To protect his only child from the curse, King Stefan ordered all spinning wheels in the kingdom confiscated and burned, thus setting in motion a calamity that a thief who conned his way onto the throne, and as such had no functional knowledge of economics, could ever anticipate. For the humble spinning wheel was far more important to the economy of a medieval society than Stefan realized.

For starters, spinning thread was primary source of income for most unmarried women (This is why women who never marry are sometimes referred to as spinsters). All of these women one day find soldiers seizing and destroying the tools of their trade, stripping them of their livelihoods. Then there were the farmers and shepherds. With nobody spinning thread, the bottom abruptly dropped out of the wool and flax markets for anyone who didn't live close enough to the border to make it possible to affordably sell it in another country, bankrupting those whose incomes depended on those goods. Then the skilled craftsmen started to feel the consequences.
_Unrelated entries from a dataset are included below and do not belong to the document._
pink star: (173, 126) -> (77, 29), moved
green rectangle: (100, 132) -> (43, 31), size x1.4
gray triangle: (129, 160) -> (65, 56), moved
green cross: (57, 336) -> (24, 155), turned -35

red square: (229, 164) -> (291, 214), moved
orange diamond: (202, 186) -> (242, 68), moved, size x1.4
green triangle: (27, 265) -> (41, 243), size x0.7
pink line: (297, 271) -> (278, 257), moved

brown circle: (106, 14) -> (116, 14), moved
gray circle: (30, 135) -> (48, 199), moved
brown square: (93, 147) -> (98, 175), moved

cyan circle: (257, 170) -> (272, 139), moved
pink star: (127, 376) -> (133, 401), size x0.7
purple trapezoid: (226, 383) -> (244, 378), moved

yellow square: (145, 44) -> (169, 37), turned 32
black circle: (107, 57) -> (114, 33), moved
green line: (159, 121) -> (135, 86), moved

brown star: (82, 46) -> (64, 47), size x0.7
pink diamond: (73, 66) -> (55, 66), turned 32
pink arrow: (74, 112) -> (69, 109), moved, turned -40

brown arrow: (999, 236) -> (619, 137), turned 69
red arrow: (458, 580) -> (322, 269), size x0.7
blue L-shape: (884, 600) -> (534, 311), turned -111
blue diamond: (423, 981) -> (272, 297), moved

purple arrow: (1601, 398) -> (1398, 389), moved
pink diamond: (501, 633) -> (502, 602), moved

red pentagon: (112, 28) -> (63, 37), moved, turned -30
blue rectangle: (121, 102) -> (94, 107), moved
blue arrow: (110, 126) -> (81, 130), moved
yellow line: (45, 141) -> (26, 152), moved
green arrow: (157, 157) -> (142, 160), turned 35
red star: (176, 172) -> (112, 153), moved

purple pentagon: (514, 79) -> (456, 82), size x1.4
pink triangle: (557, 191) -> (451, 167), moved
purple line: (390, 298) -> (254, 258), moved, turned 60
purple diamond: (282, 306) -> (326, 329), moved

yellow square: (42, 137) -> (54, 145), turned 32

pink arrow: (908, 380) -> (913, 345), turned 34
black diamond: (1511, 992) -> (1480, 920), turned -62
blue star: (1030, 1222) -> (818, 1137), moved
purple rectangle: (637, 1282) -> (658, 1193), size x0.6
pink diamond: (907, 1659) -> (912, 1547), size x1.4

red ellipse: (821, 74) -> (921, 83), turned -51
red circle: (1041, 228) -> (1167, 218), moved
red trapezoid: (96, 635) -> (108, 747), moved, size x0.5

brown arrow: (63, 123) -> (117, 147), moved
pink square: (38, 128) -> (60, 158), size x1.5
Without spinning wheels, there is no thread. Without thread, the weavers cannot make cloth, the tailors cannot make clothing, and the cobblers cannot make shoes and boots. With the domestic production of thread cut to zero, those craftsmen who cannot afford to import thread from neighboring countries go out of business, and those that can must increase their prices to cover the added expense, making clothing more expensive than many people can afford, especially since many farmers, shepherds and spinsters just got forced out of business themselves. Within a year or two, the kingdom's textile industry has completely collapsed.

And the effective ban on producing thread goes on for years. The average citizen becomes less and less able to mend, patch or replace damaged or worn out clothing. Stefan's kingdom becomes known as the 'Threadbare Moors', a nation that cannot afford to clothe itself.

Eventually, the people decide they've had enough. They're tired of wearing outgrown, worn out clothing for the sake of a princess that nobody has seen since shortly before her birth. Far too many of their own children have frozen to death because they couldn't afford new blankets because of the King's idiotic decree.

By the time Aurora reaches her sixteenth birthday, she might not be a princess anymore.
 

Prince Charon

Well-Known Member
#2
The spinning wheel is not the only means of spinning thread, though. Long before there were spinning-wheels, there were distaffs, from which the term 'the distaff sex' comes. Before there were distaffs, there was hand spinning.

Of course, distaffs and hand spinning are less efficient, but not so much less as to create the disaster you depict - though a rebellion is still plausible.